= Beginning of Section =

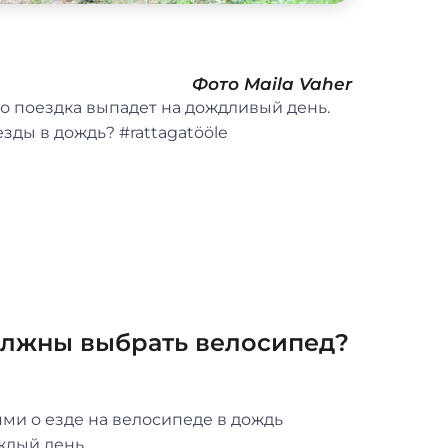
Фото Maila Vaher
то поездка выпадет на дождливый день.
зды в дождь? #rattagatööle
должны выбрать велосипед?
ми о езде на велосипеде в дождь
ждый день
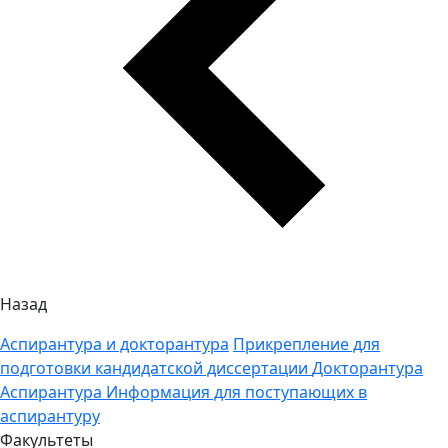
Назад
Аспирантура и докторантура
Прикрепление для
подготовки кандидатской диссертации
Докторантура
Аспирантура
Информация для поступающих в
аспирантуру
Факультеты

= End of Section =

▶ [WHAT YOU ARE ASKED TO DO]: Among the lines of the records above, count those containing the word "день", then give the number by itself.

▶ [RESPONSE TO THIS EXERCISE]: 2